2666 is no different. It’s made up of five discrete sections that build on each other thematically but not necessarily narratively. In typical Bolaño style, the novel’s title is never explained or even mentioned in the text itself, though it does come up in the earlier novella Amulet, whose narrator imagines “a cemetery in the year 2666” – a vision of death, neglect, and moral decay.

As the various sections of 2666 echo off of each other, the novel’s shape and meaning gradually gather around two main elements. The first is Benno von Archimboldi, a mysterious and reclusive German novelist who’s nearing the end of a long life. In the book’s first section, a clique of European academics tries in vain to locate the elderly writer. In the last section, we see Archimboldo as a young man, wandering amid the apocalypse of World War Two and forging himself as a writer.

The book’s other major force is Santa Teresa, a lawless and hellish Mexican border city to which all narrative roads seem to lead. Beginning in 1993, Santa Teresa is plagued by unsolved murders – dozens and dozens of them, going on for years. The victims are mostly young women who work in the city’s many maquiladoras, thrown-together factories churning out cheap goods to meet the implacable appetites of NAFTA. (Appallingly and staggeringly, this is not just some grim fantasy of Bolaño’s. Santa Teresa is modeled on Ciudad Juarez, a real border town in which literally hundreds of women have been murdered.)

By placing the German genius and the desert cauldron of modern industry in implicit opposition, Bolaño works his favourite theme: the pursuit of art and the way it collides and overlaps with the messy, ignoble, and sinister aspects of real life. His novels are full of fictional poets, but they’re also haunted by the Pinochet coup in Chile; one of his early books, Nazi Literature in the Americas, is a mock encyclopedia of imaginary fascism-enthralled writers.

The terrifying centrepiece of 2666 is the fourth of its five sections, “The Part About the Crimes.” Nearly 300 pages long, it’s primarily made up of short episodes that relate the discovery of one corpse after another. Wounds are described and clues are sifted in a terse, documentary prose style, making for a kind of police procedural parody. It’s a black and bitter lampoon, though – we see no real law and order at work, just apathy and corruption and outright depravity. Bolaño intercuts this material with several horrific side stories: an American sheriff scours the city in search of a missing woman, and an aloof German immigrant is charged with one of the murders and thrown into a Boschian pit of a prison.

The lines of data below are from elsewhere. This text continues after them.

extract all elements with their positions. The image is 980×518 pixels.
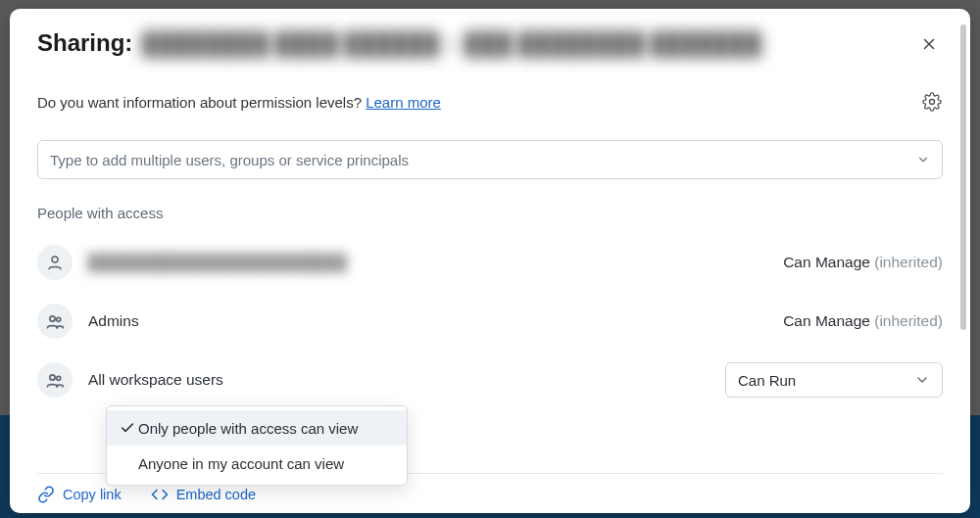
visibility-option-only-people[interactable]: Only people with access can view [107, 410, 407, 446]
avatar [37, 362, 73, 398]
check-icon [120, 420, 135, 436]
embed-code-button[interactable]: Embed code [151, 486, 256, 503]
chevron-down-icon [914, 372, 930, 388]
visibility-option-anyone[interactable]: Anyone in my account can view [107, 446, 407, 481]
modal-header: Sharing: ████████ ████ ██████ – ███ ████… [37, 28, 943, 58]
close-icon [920, 35, 938, 53]
permission-static: Can Manage (inherited) [783, 254, 943, 271]
avatar [37, 245, 73, 280]
permission-static: Can Manage (inherited) [783, 312, 943, 330]
svg-point-4 [50, 375, 55, 380]
people-with-access-label: People with access [37, 205, 943, 221]
visibility-option-label: Anyone in my account can view [138, 455, 344, 472]
add-people-placeholder: Type to add multiple users, groups or se… [50, 152, 409, 168]
group-name: Admins [88, 312, 783, 330]
modal-subject-redacted: ████████ ████ ██████ – ███ ████████ ████… [142, 31, 761, 57]
access-row: All workspace users Can Run [37, 362, 943, 398]
permission-label: Can Manage [783, 312, 870, 329]
group-icon [45, 370, 65, 390]
permission-select-value: Can Run [738, 372, 796, 389]
gear-icon [922, 92, 942, 112]
person-name-redacted: ████████████████████████ [88, 254, 783, 271]
learn-more-link[interactable]: Learn more [366, 94, 441, 111]
svg-point-2 [50, 316, 55, 321]
visibility-option-label: Only people with access can view [138, 420, 358, 437]
permission-inherited: (inherited) [874, 312, 943, 329]
permission-inherited: (inherited) [874, 254, 943, 270]
group-icon [45, 311, 65, 331]
copy-link-label: Copy link [63, 487, 122, 502]
modal-title: Sharing: [37, 29, 132, 57]
sharing-modal: Sharing: ████████ ████ ██████ – ███ ████… [10, 9, 970, 513]
add-people-input[interactable]: Type to add multiple users, groups or se… [37, 140, 943, 179]
embed-code-label: Embed code [176, 487, 256, 502]
permission-select[interactable]: Can Run [725, 362, 943, 398]
code-icon [151, 486, 169, 503]
copy-link-button[interactable]: Copy link [37, 486, 122, 503]
scrollbar-thumb[interactable] [960, 24, 966, 330]
person-icon [46, 254, 64, 271]
svg-point-3 [57, 317, 61, 321]
link-icon [37, 486, 55, 503]
info-text: Do you want information about permission… [37, 94, 366, 111]
group-name: All workspace users [88, 371, 725, 389]
access-row: Admins Can Manage (inherited) [37, 304, 943, 339]
permission-label: Can Manage [783, 254, 870, 270]
access-row: ████████████████████████ Can Manage (inh… [37, 245, 943, 280]
chevron-down-icon [916, 153, 930, 166]
info-row: Do you want information about permission… [37, 91, 943, 113]
avatar [37, 304, 73, 339]
visibility-dropdown: Only people with access can view Anyone … [106, 405, 408, 486]
close-button[interactable] [915, 30, 943, 58]
svg-point-5 [57, 376, 61, 380]
svg-point-1 [52, 257, 58, 262]
svg-point-0 [930, 100, 935, 105]
settings-button[interactable] [921, 91, 943, 113]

There are other sections and other characters, but to summarize 2666 any further is both difficult and unnecessary. Suffice to say that Bolaño stuffs the novel with anecdotes that open up into other anecdotes – everything from the story of a mad artist who hacks off his own hand to the long church sermon of a former Black Panther. These tangents are usually intriguing, though their relevance sometimes seems subliminal at best. The prose has a similarly freewheeling quality. Sometimes it’s lyrical and striking and sometimes it’s offhand and artless, more testimony than narration. Bolaño is fond, too, of long sentences with clauses that wiggle and multiply – the rhetorical effect is of a steady murmur that you have to work to keep your attention on.

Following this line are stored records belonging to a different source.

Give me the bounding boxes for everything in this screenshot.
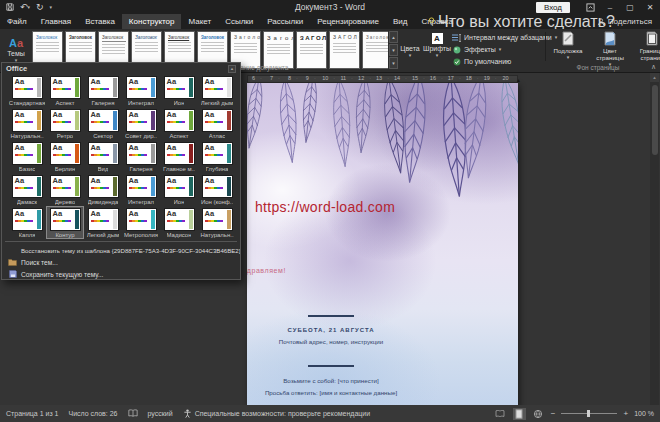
ribbon-tab[interactable]: Макет (181, 14, 218, 29)
theme-item[interactable]: Aa Натуральн.. (198, 206, 236, 239)
scroll-up-icon[interactable]: ▲ (650, 73, 659, 82)
scrollbar-thumb[interactable] (652, 85, 658, 155)
theme-item[interactable]: Aa Атлас (198, 107, 236, 140)
ribbon-tab[interactable]: Рецензирование (310, 14, 386, 29)
save-current-theme-menu-item[interactable]: Сохранить текущую тему... (2, 268, 240, 280)
ribbon-tab[interactable]: Вставка (78, 14, 122, 29)
theme-item[interactable]: Aa Натуральн.. (8, 107, 46, 140)
ribbon-tab[interactable]: Рассылки (260, 14, 310, 29)
gallery-more-icon[interactable]: ▼ (389, 57, 398, 69)
theme-item[interactable]: Aa Ион (160, 74, 198, 107)
save-theme-icon (8, 270, 17, 278)
zoom-slider-thumb[interactable] (587, 410, 590, 417)
style-set-thumbnail[interactable]: ЗАГОЛОВОК (296, 31, 327, 69)
theme-color-dots (129, 154, 147, 157)
theme-item[interactable]: Aa Совет дир.. (122, 107, 160, 140)
ruler-number: 13 (374, 76, 392, 82)
theme-item[interactable]: Aa Метрополия (122, 206, 160, 239)
zoom-out-button[interactable]: − (551, 409, 556, 418)
theme-item[interactable]: Aa Легкий дым (84, 206, 122, 239)
restore-theme-menu-item[interactable]: Восстановить тему из шаблона {29D887FE-7… (2, 244, 240, 256)
page-color-button[interactable]: Цвет страницы ▾ (593, 31, 627, 67)
theme-item[interactable]: Aa Интеграл (122, 74, 160, 107)
accessibility-status[interactable]: Специальные возможности: проверьте реком… (183, 409, 371, 418)
gallery-scroll-up-icon[interactable]: ▲ (389, 31, 398, 43)
theme-item[interactable]: Aa Дамаск (8, 173, 46, 206)
theme-name: Ретро (57, 133, 73, 139)
horizontal-ruler[interactable]: ▲ 67891011121314151617181920 (247, 75, 518, 83)
tell-me-box[interactable]: Что вы хотите сделать? (428, 14, 615, 29)
undo-icon[interactable]: ↶▾ (20, 3, 30, 12)
effects-button[interactable]: Эффекты ▾ (452, 44, 501, 55)
theme-item[interactable]: Aa Легкий дым (198, 74, 236, 107)
theme-item[interactable]: Aa Интеграл (122, 173, 160, 206)
theme-item[interactable]: Aa Галерея (84, 74, 122, 107)
save-icon[interactable] (6, 3, 14, 11)
theme-item[interactable]: Aa Галерея (122, 140, 160, 173)
zoom-in-button[interactable]: + (623, 409, 628, 418)
dropdown-scroll-up-icon[interactable]: ▲ (228, 65, 236, 73)
ribbon-tab[interactable]: Файл (0, 14, 34, 29)
ribbon-tab[interactable]: Главная (34, 14, 78, 29)
style-set-thumbnail[interactable]: Заголовок (329, 31, 360, 69)
theme-item[interactable]: Aa Аспект (46, 74, 84, 107)
address-line: Почтовый адрес, номер, инструкции (261, 339, 401, 345)
zoom-slider[interactable] (561, 413, 617, 414)
restore-button[interactable]: ▢ (620, 0, 640, 14)
page-count-status[interactable]: Страница 1 из 1 (6, 410, 58, 417)
page-borders-button[interactable]: Границы страниц (635, 31, 660, 67)
person-icon (597, 18, 605, 26)
theme-item[interactable]: Aa Аспект (160, 107, 198, 140)
theme-fonts-button[interactable]: Шрифты ▾ (424, 32, 450, 58)
ribbon-tab[interactable]: Вид (386, 14, 414, 29)
theme-item[interactable]: Aa Контур (46, 206, 84, 239)
theme-item[interactable]: Aa Мадисон (160, 206, 198, 239)
document-page[interactable]: https://word-load.com Поздравляем! СУББО… (247, 83, 518, 405)
ruler-number: 15 (409, 76, 427, 82)
theme-item[interactable]: Aa Ион (конф.. (198, 173, 236, 206)
read-mode-button[interactable] (494, 408, 507, 420)
paragraph-spacing-button[interactable]: Интервал между абзацами ▾ (452, 32, 557, 43)
zoom-level[interactable]: 100 % (634, 410, 654, 417)
gallery-scroll-down-icon[interactable]: ▼ (389, 44, 398, 56)
theme-item[interactable]: Aa Капля (8, 206, 46, 239)
ribbon-tab[interactable]: Ссылки (218, 14, 260, 29)
collapse-ribbon-icon[interactable]: ∧ (651, 63, 656, 71)
close-button[interactable]: ✕ (640, 0, 660, 14)
theme-name: Натуральн.. (10, 133, 43, 139)
theme-accent-bar (113, 144, 117, 163)
theme-name: Галерея (91, 100, 114, 106)
theme-item[interactable]: Aa Сектор (84, 107, 122, 140)
theme-item[interactable]: Aa Главное м.. (160, 140, 198, 173)
word-count-status[interactable]: Число слов: 26 (68, 410, 117, 417)
customize-qat-icon[interactable]: ▾ (50, 5, 53, 10)
theme-item[interactable]: Aa Берлин (46, 140, 84, 173)
theme-item[interactable]: Aa Ретро (46, 107, 84, 140)
theme-item[interactable]: Aa Базис (8, 140, 46, 173)
theme-name: Ион (конф.. (201, 199, 233, 205)
theme-item[interactable]: Aa Ион (160, 173, 198, 206)
theme-accent-bar (75, 177, 79, 196)
set-as-default-button[interactable]: По умолчанию (452, 56, 511, 67)
print-layout-button[interactable] (513, 408, 526, 420)
watermark-button[interactable]: Подложка ▾ (551, 31, 585, 67)
sign-in-button[interactable]: Вход (536, 2, 570, 13)
browse-themes-menu-item[interactable]: Поиск тем... (2, 256, 240, 268)
theme-name: Дамаск (17, 199, 38, 205)
theme-item[interactable]: Aa Стандартная (8, 74, 46, 107)
theme-color-dots (167, 154, 185, 157)
ribbon-tab[interactable]: Конструктор (122, 14, 182, 29)
theme-item[interactable]: Aa Дерево (46, 173, 84, 206)
share-button[interactable]: Поделиться (597, 14, 652, 29)
style-set-thumbnail[interactable]: Заголовок (362, 31, 388, 69)
theme-item[interactable]: Aa Дивиденда (84, 173, 122, 206)
proofing-status[interactable] (128, 409, 138, 418)
theme-item[interactable]: Aa Глубина (198, 140, 236, 173)
theme-item[interactable]: Aa Вид (84, 140, 122, 173)
theme-colors-button[interactable]: Цвета ▾ (398, 32, 422, 58)
web-layout-button[interactable] (532, 408, 545, 420)
redo-icon[interactable]: ↻ (36, 3, 44, 12)
ruler-number: 19 (481, 76, 499, 82)
language-status[interactable]: русский (148, 410, 173, 417)
vertical-scrollbar[interactable]: ▲ (650, 73, 659, 405)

All of which is to admit that reading Bolaño can sometimes be a struggle. But he’s a true original, and the struggle is a rewarding one. 2666 is a fascinating and powerful book, in the end a hallucinogenic portrait of a great evil gathering on the surface of the world. A reader completes most 900-page novels with some measure of relief, and this one is no exception. But it’s also hard to think back on the book without itching to read it again.